Gang of Four "Not Great Men," "I Found that Essence Rare"
Pere Ubu "Dub Housing"
Joy Division "She's Lost Control"
Bad Brains "Big Takeover"
King TUbby "Dub from the Roots"
Liquid Liquid "Cavern"
Traditional "Danny Boy"
Traditional "Black and Tan Gun"
William B. Yeats "Easter 1916"

MPM: I started with the records at the record store. That listing (in the book) is really incomplete because I did that on the last day. I was trying to remember what songs I might have referred to in there and some of them I didn't refer to, but some of them were just part of the story even if I didn't refer to them.

It's in the back (of the book), but it's incomplete. I have a much a longer one that I want to do in the paperback that includes not just songs referred to but like (other) songs because it's pretty one on one. You know, Sex Pistols, whatever but I want to do a more extensive playlist that kind of defines the mileau better.

PSF: It's a good list. It's fucking great

MPM: The funny thing is, I don't know about you, but being oriented toward the bass and drum stuff, not "Drum 'N Bass" you know, but the stuff that was funky... it's interesting writing that. I realized that that had a lot to do probably with the fact that before punk I wasn't coming from rock and roll. I was coming (from) funk and disco and soul and that stuff, and most people were coming from rock and roll into punk. Southie was such a... as much as they hated black people, they only listened to black music.

You see that if you watch Saturday Night Fever. It's like that - they were listening to black music out in Bay Ridge.

PSF: I guess a good place to start would be what's your earliest memory growing up? Is it of hearing music and it becoming a regular part of your life? Is it an AM radio station? I'm old enough that I remember top 40.

MPM: Well punk was finding that station that barely came in in Boston. My earliest music memories are watching Soul Train, so it's watching TV. It's not radio. My whole family would watch it, which is odd when you think of white people in Southie.

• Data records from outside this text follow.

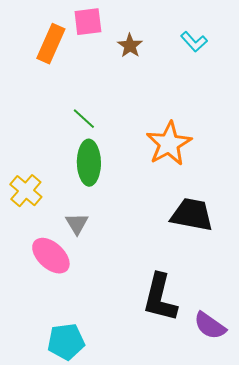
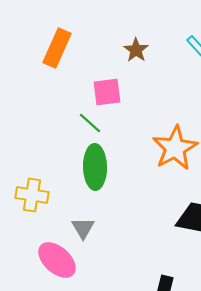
pink square: (88, 22) -> (107, 92), moved
yellow cross: (26, 191) -> (32, 195), turned -32

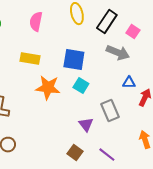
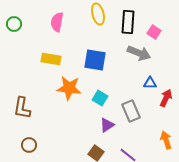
black rectangle: (107, 22) -> (128, 22), turned -30
cyan square: (81, 86) -> (100, 98), moved
purple triangle: (86, 125) -> (107, 125), turned 35

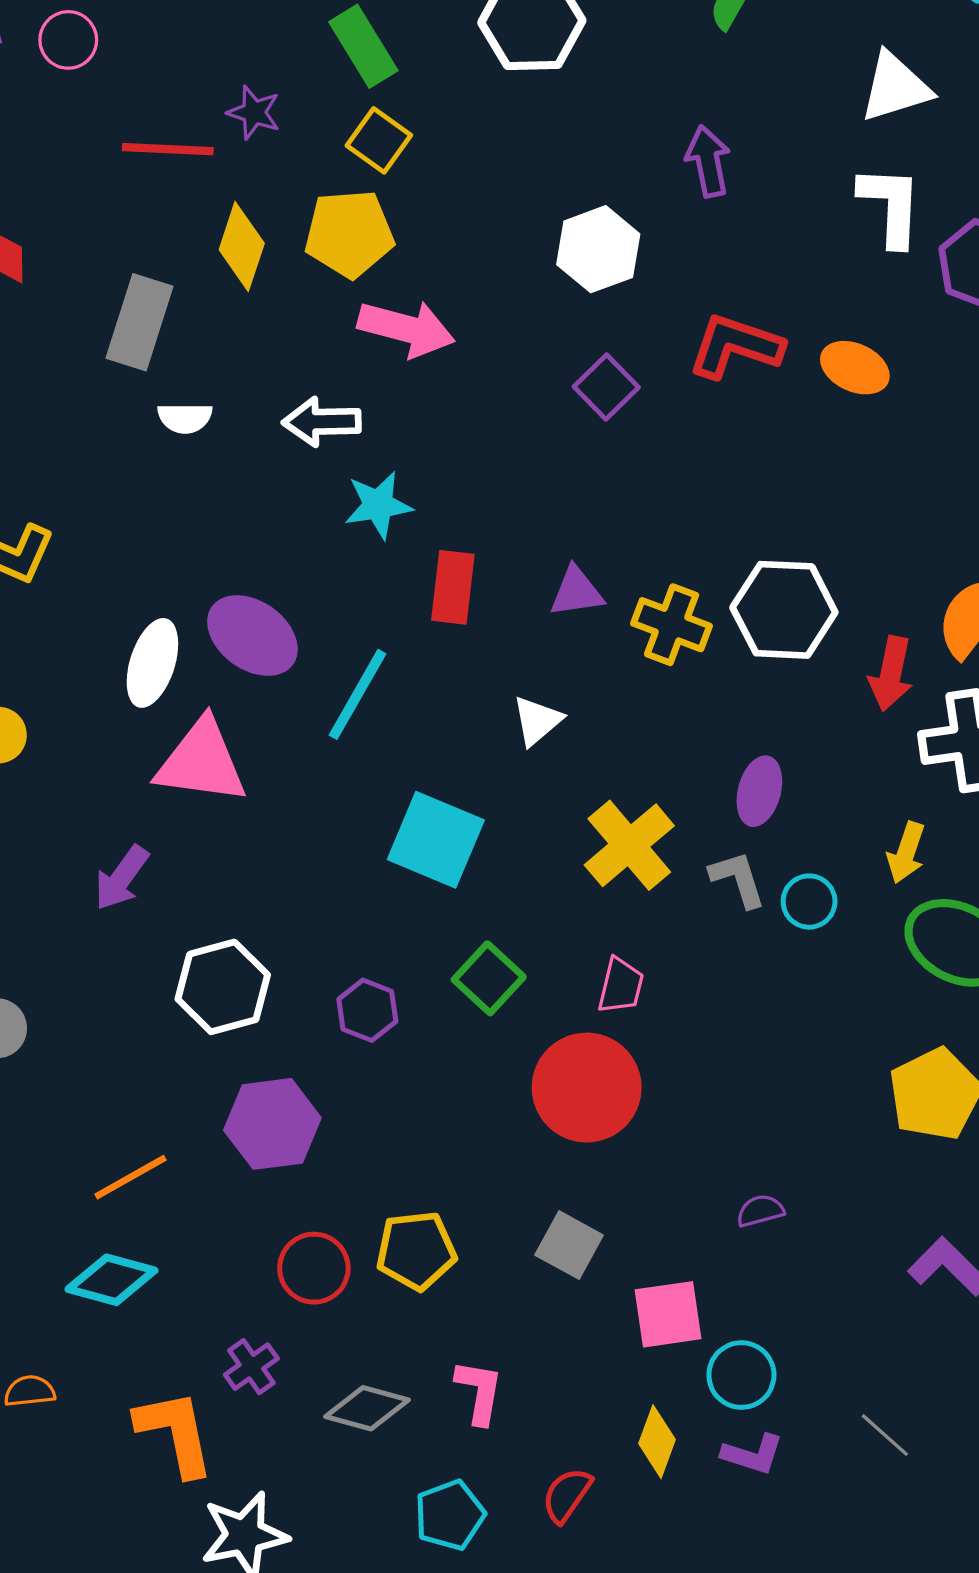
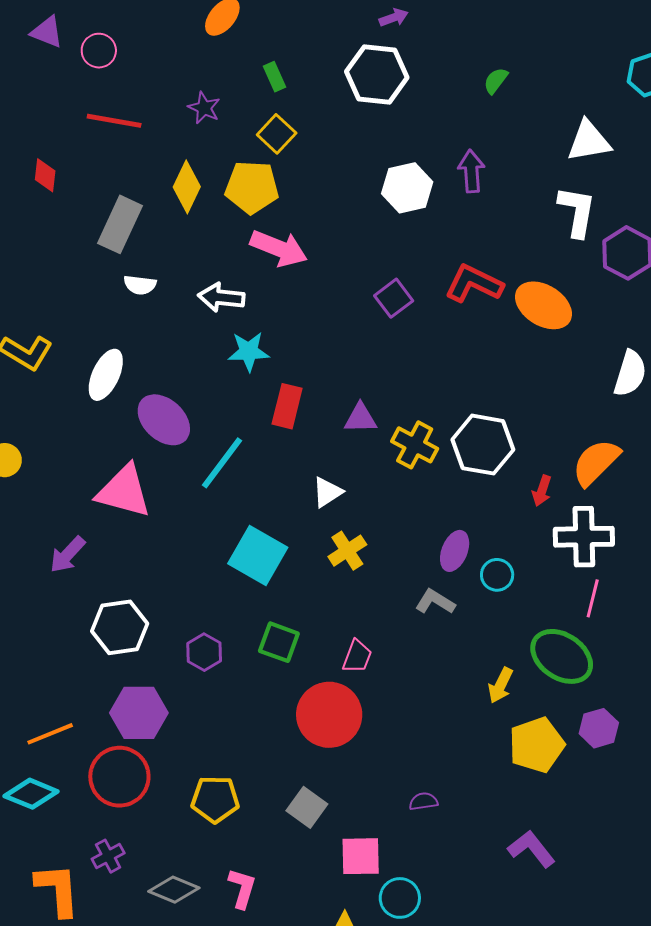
green rectangle: (363, 46) -> (274, 77), size x0.6
red line: (168, 149) -> (114, 121), moved
white hexagon: (598, 249) -> (407, 188), moved
orange ellipse: (855, 368) -> (543, 305), size x1.4
white ellipse: (152, 663) -> (106, 375), moved
red arrow: (891, 674) -> (542, 491), size x0.7
yellow cross: (629, 845) -> (347, 551), moved, size x0.7
yellow arrow: (906, 853) -> (501, 685), moved
gray L-shape: (738, 879) -> (435, 602), turned -48
cyan circle: (809, 902) -> (497, 575), moved
green square: (489, 978) -> (279, 642), turned -30
red circle: (314, 1268) -> (119, 777), moved, size x1.4

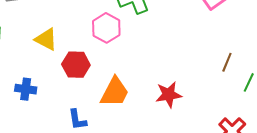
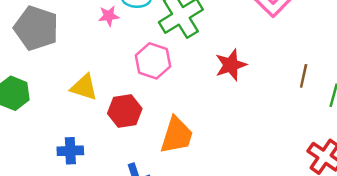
red star: (169, 95) -> (231, 65), moved

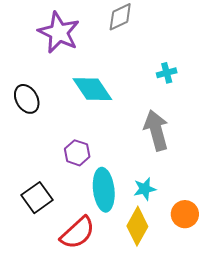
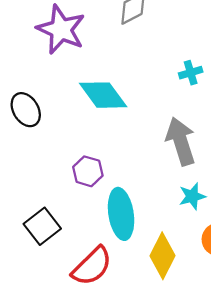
cyan star: (145, 189) -> (192, 196), moved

PSF: Did everyone know the dances?

MPM: Totally! My older siblings all did. We came from a black project. Then, we were in a mixed neighbourhood that was changing over. And then we went to a white project. My older sister had the afro, she knew all the dances. She had a mixed group of friends, but there we were in Southie where we were really isolated.

PSF: That was Old Colony?

MPM: She had mixed friends in Columbia Point project, and in Jamaica Plain, so we were coming from more mixed situations. Coming into Old Colony, it was exclusively white and mostly Irish, but even there, they only listened to black music, which is true I think of a lot of working class and poor places, like even in Brooklyn. You know the stereotypical guido disco guy and all that.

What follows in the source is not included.